Check every line of the entries for "than", and copy the lines that hold it.
*** Given data Section Begins ***
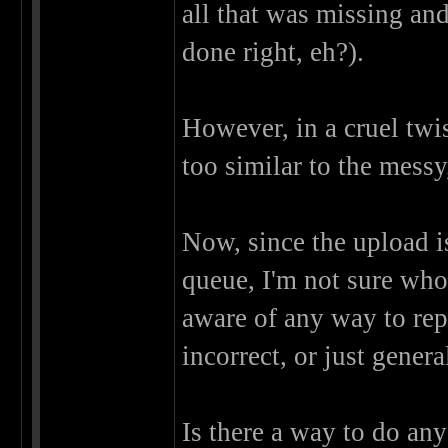
all that was missing an
done right, eh?).
However, in a cruel twis
too similar to the mess
Now, since the upload 
queue, I'm not sure who
aware of any way to rep
incorrect, or just genera
Is there a way to do any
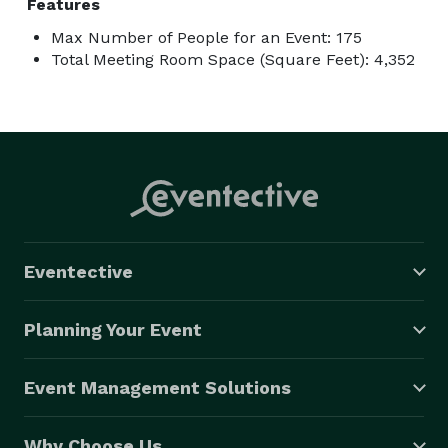
Features
Max Number of People for an Event: 175
Total Meeting Room Space (Square Feet): 4,352
Eventective
Planning Your Event
Event Management Solutions
Why Choose Us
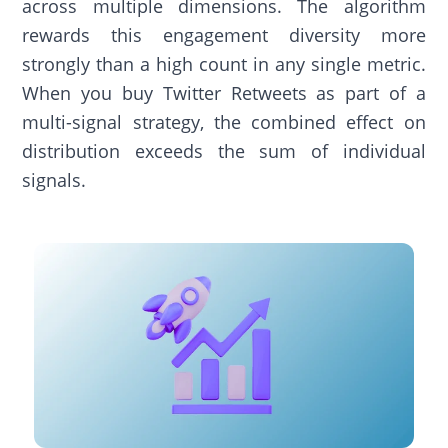
across multiple dimensions. The algorithm
rewards this engagement diversity more
strongly than a high count in any single metric.
When you buy Twitter Retweets as part of a
multi-signal strategy, the combined effect on
distribution exceeds the sum of individual
signals.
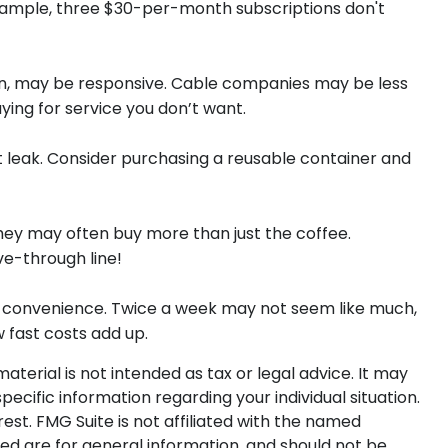
example, three $30-per-month subscriptions don't
ition, may be responsive. Cable companies may be less
ying for service you don’t want.
et leak. Consider purchasing a reusable container and
hey may often buy more than just the coffee.
ve-through line!
out convenience. Twice a week may not seem like much,
w fast costs add up.
terial is not intended as tax or legal advice. It may
pecific information regarding your individual situation.
st. FMG Suite is not affiliated with the named
ed are for general information, and should not be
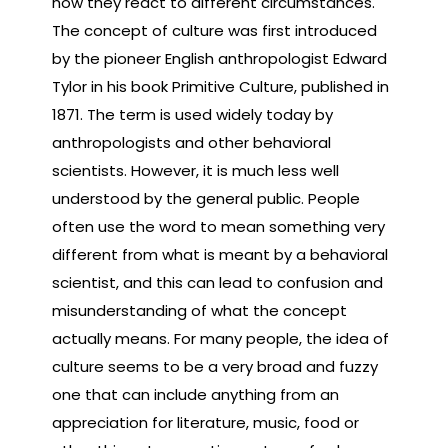
how they react to different circumstances.
The concept of culture was first introduced
by the pioneer English anthropologist Edward
Tylor in his book Primitive Culture, published in
1871. The term is used widely today by
anthropologists and other behavioral
scientists. However, it is much less well
understood by the general public. People
often use the word to mean something very
different from what is meant by a behavioral
scientist, and this can lead to confusion and
misunderstanding of what the concept
actually means. For many people, the idea of
culture seems to be a very broad and fuzzy
one that can include anything from an
appreciation for literature, music, food or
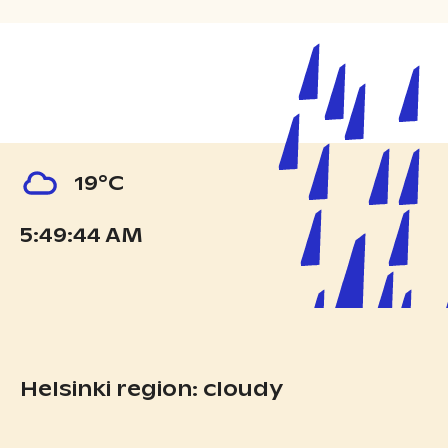
19°C
5:49:44 AM
Helsinki region: cloudy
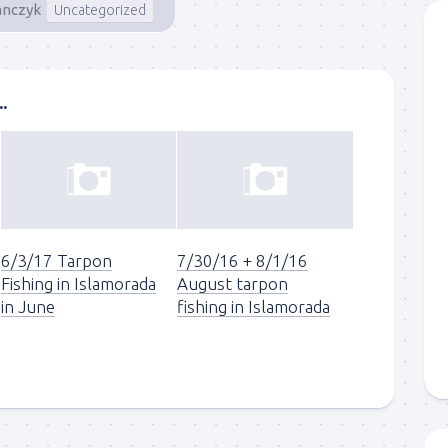
anczyk
Uncategorized
.
6/3/17 Tarpon
7/30/16 + 8/1/16
Fishing in Islamorada
August tarpon
in June
fishing in Islamorada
*** Given data Section Ends ***
**Solution below**
strongly than a high count in any single metric.
hey may often buy more than just the coffee.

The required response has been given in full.